● Given entries:

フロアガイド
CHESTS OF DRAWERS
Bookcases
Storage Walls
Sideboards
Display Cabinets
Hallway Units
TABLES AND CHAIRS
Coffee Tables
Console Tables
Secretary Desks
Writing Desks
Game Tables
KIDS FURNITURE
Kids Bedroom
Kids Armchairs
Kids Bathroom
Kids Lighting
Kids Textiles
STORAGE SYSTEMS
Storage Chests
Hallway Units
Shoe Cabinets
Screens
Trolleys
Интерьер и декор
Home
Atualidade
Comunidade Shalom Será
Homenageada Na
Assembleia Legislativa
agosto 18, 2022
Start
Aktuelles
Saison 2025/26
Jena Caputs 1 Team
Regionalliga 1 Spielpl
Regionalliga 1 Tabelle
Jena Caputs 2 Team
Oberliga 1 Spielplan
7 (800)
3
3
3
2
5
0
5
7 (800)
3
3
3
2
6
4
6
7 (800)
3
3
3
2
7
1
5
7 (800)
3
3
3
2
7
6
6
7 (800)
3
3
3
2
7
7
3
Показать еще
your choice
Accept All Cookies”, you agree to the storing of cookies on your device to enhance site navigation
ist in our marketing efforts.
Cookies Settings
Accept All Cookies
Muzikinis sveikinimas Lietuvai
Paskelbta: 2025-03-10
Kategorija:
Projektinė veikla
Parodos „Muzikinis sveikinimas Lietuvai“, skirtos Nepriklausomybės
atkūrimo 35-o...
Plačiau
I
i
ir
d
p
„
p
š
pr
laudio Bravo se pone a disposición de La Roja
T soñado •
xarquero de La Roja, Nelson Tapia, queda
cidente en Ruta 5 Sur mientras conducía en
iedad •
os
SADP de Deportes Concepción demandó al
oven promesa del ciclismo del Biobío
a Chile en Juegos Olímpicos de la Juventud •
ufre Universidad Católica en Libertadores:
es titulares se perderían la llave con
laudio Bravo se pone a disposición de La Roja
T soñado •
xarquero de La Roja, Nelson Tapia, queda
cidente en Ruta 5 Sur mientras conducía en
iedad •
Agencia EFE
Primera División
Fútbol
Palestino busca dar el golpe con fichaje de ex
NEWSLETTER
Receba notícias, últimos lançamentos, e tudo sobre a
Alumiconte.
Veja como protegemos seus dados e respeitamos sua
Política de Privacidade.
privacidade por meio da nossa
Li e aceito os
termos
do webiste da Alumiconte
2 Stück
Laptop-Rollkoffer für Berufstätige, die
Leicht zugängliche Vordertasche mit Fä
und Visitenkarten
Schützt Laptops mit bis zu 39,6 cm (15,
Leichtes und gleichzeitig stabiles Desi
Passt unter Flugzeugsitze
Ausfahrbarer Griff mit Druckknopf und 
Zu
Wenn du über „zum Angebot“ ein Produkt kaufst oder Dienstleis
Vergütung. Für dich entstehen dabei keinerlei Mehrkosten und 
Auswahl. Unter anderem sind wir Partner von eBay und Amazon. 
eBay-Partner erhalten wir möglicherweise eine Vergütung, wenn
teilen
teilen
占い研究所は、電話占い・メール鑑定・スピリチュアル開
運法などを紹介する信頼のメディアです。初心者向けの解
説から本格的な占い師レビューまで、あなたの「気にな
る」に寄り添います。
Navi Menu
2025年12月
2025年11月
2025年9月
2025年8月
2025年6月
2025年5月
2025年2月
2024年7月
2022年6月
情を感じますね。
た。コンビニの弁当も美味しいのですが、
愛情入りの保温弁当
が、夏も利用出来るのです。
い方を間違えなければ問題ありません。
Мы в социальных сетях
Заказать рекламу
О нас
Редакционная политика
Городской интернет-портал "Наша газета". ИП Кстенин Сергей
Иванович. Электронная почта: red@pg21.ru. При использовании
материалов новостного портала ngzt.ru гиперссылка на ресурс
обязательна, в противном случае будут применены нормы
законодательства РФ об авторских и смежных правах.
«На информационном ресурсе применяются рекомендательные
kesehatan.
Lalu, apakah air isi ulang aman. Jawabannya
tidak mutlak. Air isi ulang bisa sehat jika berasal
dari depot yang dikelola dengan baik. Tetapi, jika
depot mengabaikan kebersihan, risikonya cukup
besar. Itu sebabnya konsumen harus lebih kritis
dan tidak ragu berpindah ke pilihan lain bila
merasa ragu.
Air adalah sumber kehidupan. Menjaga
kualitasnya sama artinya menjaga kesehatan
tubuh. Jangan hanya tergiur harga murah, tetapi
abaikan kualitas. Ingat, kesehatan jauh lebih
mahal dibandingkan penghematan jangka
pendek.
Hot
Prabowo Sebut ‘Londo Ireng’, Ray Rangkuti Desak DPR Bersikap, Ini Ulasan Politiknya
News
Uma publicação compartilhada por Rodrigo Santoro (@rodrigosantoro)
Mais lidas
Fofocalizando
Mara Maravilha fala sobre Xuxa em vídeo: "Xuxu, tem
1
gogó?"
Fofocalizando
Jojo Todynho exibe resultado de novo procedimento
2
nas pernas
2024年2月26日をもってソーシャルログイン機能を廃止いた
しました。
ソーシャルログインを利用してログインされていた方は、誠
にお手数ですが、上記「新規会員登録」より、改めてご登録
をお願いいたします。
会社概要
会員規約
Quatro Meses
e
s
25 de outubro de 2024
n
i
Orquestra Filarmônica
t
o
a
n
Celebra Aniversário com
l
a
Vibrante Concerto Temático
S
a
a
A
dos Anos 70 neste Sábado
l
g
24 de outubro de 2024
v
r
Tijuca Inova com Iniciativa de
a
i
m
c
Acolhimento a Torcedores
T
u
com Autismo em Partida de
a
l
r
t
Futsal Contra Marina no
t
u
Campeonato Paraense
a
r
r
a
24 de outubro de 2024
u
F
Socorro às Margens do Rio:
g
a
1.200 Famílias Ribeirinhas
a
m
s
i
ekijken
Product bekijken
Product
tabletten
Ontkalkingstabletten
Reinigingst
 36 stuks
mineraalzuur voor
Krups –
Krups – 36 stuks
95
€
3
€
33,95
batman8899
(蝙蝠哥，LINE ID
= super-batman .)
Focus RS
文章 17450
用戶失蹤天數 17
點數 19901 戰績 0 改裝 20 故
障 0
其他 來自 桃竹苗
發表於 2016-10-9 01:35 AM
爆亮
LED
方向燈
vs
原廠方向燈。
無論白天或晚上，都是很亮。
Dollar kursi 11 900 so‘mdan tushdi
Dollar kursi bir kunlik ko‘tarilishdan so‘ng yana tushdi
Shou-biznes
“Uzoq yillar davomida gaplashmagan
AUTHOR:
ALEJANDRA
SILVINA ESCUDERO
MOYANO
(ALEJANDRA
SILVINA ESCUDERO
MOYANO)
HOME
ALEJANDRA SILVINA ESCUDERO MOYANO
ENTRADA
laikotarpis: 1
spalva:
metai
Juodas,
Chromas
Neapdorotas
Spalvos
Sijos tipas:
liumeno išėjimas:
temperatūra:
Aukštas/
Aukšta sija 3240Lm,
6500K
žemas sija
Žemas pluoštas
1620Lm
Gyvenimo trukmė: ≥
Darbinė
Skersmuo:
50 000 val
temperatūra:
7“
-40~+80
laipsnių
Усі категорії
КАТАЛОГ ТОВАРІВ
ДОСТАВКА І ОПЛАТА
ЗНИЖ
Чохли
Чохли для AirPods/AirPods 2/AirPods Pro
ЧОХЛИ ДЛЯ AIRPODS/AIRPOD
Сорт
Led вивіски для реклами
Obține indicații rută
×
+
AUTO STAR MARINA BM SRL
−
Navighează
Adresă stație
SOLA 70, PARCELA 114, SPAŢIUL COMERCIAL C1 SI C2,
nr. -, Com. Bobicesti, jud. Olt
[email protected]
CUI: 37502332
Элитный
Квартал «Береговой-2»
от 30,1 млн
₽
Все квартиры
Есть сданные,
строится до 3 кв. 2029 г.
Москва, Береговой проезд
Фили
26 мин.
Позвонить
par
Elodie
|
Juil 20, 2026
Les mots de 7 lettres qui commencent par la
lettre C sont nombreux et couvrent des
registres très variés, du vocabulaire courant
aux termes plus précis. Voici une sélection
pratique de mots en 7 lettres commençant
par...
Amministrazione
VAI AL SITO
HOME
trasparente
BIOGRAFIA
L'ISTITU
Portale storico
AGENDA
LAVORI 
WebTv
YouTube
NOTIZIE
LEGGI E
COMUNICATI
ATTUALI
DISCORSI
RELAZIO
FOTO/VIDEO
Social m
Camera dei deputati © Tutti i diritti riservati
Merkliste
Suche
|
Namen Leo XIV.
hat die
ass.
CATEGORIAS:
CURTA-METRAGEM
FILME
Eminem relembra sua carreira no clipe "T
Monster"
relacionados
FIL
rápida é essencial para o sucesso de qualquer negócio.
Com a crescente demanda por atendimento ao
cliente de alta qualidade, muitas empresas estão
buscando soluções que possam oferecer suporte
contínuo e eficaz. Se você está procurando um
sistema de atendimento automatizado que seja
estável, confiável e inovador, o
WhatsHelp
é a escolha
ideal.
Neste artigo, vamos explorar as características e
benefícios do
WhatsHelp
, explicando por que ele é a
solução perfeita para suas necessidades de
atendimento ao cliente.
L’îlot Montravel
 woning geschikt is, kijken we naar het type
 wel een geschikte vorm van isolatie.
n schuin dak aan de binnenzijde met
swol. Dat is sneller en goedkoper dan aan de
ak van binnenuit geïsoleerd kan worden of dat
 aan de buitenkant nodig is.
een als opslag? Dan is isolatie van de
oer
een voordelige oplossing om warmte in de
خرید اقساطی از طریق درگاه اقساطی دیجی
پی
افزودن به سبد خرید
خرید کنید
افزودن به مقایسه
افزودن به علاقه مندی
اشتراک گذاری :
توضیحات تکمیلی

● About this task: Return each line among the entries that holds the word "Vergütung".

● Response for this exercise:
Vergütung. Für dich entstehen dabei keinerlei Mehrkosten und 
eBay-Partner erhalten wir möglicherweise eine Vergütung, wenn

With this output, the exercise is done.